Document structure recognition data:
————

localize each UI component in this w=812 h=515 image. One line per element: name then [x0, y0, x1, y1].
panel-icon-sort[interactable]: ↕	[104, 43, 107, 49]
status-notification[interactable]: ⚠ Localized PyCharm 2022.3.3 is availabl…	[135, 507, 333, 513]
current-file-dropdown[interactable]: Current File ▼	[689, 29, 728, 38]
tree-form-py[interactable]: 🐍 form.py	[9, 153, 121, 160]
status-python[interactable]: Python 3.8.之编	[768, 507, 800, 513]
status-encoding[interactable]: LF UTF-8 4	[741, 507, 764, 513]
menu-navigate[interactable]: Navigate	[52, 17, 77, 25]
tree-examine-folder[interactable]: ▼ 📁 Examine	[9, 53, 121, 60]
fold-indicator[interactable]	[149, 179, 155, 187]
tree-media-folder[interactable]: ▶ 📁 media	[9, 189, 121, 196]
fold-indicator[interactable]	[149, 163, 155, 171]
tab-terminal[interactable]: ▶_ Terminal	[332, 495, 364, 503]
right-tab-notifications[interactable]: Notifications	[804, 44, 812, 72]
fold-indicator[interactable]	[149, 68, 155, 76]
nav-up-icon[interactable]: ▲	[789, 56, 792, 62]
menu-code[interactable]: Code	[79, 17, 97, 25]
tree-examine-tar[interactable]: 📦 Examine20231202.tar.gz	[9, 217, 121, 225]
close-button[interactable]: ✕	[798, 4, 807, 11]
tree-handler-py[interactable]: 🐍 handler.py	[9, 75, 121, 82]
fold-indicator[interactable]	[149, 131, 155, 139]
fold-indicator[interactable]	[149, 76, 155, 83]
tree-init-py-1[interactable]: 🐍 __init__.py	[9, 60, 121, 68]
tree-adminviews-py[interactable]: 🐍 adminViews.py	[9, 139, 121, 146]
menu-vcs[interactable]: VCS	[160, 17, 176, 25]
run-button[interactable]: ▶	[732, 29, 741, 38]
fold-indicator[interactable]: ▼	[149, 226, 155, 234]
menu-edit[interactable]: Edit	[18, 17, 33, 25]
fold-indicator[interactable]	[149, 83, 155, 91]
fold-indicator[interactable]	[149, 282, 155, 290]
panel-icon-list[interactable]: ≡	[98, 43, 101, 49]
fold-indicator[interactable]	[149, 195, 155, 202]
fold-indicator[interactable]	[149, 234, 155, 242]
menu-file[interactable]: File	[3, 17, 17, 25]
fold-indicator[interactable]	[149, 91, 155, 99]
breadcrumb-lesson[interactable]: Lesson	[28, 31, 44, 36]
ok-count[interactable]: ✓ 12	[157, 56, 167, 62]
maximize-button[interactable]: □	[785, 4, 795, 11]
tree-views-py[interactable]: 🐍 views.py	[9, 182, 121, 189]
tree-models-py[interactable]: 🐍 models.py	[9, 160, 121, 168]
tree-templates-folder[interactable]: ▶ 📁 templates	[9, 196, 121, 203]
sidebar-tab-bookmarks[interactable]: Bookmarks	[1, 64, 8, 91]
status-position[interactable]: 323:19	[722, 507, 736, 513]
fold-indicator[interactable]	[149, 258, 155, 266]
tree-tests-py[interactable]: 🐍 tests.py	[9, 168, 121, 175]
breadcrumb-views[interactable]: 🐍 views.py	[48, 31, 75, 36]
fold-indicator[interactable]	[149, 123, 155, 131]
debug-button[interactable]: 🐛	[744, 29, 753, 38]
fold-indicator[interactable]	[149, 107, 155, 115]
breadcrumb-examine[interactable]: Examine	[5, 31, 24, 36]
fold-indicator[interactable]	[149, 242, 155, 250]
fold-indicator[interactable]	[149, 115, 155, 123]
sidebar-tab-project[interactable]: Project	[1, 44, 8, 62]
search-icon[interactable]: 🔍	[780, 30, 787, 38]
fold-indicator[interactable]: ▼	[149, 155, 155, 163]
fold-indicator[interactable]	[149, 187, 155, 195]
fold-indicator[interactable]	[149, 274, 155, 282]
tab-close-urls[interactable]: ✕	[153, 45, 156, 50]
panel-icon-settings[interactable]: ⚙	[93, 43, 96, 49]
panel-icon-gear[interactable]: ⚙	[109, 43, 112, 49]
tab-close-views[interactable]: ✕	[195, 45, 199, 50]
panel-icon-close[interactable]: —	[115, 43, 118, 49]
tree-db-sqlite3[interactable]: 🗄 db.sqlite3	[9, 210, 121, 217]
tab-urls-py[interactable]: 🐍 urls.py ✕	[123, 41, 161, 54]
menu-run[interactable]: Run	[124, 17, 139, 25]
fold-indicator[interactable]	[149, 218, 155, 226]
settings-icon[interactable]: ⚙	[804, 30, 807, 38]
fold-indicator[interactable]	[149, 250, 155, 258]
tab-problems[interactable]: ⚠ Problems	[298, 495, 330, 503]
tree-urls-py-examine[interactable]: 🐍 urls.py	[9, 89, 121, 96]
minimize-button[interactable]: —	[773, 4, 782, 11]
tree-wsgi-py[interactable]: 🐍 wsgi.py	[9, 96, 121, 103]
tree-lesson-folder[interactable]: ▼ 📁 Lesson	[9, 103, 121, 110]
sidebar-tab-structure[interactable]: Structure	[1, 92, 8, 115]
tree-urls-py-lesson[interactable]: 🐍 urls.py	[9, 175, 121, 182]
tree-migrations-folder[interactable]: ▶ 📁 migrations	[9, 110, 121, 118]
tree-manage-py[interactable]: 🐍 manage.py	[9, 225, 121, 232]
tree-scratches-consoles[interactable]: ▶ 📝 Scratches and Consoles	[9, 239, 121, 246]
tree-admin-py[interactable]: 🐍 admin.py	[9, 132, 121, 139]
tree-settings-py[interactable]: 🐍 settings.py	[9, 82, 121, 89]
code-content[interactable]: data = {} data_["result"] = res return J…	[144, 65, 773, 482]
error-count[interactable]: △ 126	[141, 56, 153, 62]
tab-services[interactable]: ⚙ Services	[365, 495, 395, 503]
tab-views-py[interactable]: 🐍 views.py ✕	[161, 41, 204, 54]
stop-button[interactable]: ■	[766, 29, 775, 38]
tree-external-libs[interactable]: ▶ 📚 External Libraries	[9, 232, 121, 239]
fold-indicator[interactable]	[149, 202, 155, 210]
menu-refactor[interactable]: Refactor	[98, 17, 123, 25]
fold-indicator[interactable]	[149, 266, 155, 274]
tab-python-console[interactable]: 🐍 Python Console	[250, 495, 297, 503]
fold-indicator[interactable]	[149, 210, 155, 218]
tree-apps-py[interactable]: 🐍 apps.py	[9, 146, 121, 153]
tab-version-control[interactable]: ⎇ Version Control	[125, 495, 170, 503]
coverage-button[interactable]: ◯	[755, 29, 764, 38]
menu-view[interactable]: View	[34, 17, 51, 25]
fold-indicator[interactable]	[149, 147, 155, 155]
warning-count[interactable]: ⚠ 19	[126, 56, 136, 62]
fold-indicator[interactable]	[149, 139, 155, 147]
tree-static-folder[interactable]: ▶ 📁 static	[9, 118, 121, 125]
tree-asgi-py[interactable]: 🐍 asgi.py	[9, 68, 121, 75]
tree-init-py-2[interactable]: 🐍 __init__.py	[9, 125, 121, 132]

————

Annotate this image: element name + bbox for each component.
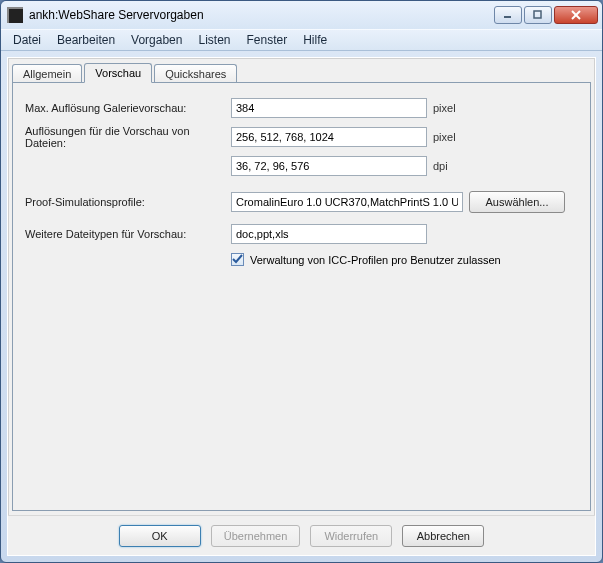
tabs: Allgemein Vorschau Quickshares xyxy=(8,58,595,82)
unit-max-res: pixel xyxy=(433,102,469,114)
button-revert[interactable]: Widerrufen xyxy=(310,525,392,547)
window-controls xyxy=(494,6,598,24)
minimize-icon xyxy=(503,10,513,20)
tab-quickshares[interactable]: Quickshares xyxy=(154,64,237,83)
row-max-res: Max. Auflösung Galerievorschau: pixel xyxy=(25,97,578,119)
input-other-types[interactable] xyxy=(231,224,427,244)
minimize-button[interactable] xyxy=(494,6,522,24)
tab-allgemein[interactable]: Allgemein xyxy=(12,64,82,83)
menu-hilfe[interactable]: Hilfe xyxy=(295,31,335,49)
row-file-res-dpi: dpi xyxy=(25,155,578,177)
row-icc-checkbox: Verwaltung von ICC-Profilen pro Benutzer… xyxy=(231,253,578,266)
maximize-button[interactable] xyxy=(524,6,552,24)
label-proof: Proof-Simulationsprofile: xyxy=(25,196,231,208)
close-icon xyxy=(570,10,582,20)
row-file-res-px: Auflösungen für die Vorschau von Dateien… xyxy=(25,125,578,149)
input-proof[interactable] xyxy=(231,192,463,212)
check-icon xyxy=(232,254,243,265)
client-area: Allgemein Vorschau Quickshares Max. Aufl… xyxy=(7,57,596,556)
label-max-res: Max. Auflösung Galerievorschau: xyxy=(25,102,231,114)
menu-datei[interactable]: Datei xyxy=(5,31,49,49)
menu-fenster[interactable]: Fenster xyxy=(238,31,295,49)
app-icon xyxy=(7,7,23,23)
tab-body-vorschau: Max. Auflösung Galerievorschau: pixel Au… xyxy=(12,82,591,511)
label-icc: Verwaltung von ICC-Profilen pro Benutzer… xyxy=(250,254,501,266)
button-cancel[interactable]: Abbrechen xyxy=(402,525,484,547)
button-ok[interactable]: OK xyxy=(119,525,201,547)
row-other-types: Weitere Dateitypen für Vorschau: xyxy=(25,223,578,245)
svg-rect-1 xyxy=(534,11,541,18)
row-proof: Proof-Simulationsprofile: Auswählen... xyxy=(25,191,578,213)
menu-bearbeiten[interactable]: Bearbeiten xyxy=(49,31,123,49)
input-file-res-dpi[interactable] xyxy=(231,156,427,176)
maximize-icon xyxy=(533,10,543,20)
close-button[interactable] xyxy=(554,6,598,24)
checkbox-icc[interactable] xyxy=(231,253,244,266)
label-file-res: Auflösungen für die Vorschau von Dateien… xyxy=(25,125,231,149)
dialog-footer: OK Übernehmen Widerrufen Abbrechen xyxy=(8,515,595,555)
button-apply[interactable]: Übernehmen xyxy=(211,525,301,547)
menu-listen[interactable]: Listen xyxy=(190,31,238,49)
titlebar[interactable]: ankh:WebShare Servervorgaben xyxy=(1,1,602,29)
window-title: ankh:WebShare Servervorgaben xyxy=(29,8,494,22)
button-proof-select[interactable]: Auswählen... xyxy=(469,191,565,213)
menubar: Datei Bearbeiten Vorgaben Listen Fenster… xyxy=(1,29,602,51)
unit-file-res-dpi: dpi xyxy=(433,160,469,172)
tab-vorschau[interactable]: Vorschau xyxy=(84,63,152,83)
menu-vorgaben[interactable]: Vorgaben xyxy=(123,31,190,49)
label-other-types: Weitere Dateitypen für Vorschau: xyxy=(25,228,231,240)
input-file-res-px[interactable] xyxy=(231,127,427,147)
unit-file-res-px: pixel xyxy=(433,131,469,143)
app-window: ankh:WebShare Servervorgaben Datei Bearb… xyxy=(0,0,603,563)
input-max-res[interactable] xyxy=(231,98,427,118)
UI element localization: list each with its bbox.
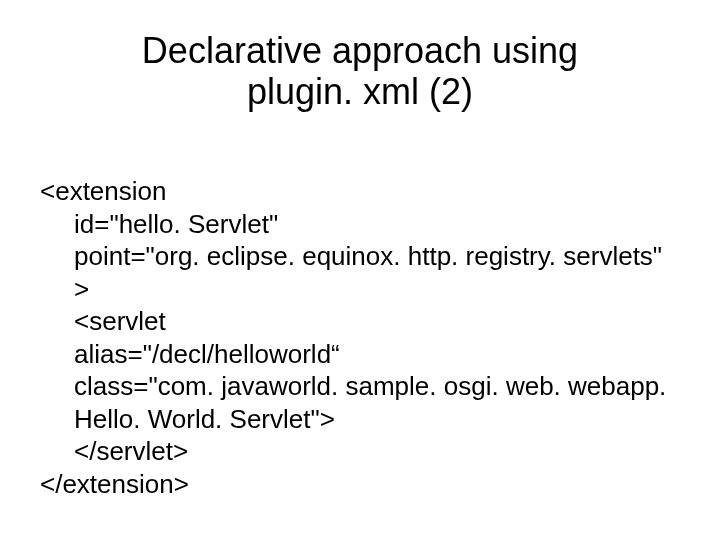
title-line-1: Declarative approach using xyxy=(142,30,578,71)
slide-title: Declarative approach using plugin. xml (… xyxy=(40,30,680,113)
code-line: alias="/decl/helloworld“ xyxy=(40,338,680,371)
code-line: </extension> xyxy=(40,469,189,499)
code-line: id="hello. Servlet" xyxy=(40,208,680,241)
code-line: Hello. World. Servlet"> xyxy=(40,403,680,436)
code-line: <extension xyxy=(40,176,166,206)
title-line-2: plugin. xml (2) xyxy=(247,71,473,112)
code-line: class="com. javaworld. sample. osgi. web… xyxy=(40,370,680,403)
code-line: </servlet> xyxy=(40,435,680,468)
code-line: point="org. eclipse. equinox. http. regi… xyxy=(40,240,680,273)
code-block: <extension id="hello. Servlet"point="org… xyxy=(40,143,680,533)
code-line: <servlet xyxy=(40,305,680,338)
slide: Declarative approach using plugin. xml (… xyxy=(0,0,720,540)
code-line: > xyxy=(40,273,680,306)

————

Task directions: Compute the number of lines above that contain the string "examine". Reply with that value only.

Solved exercise: 4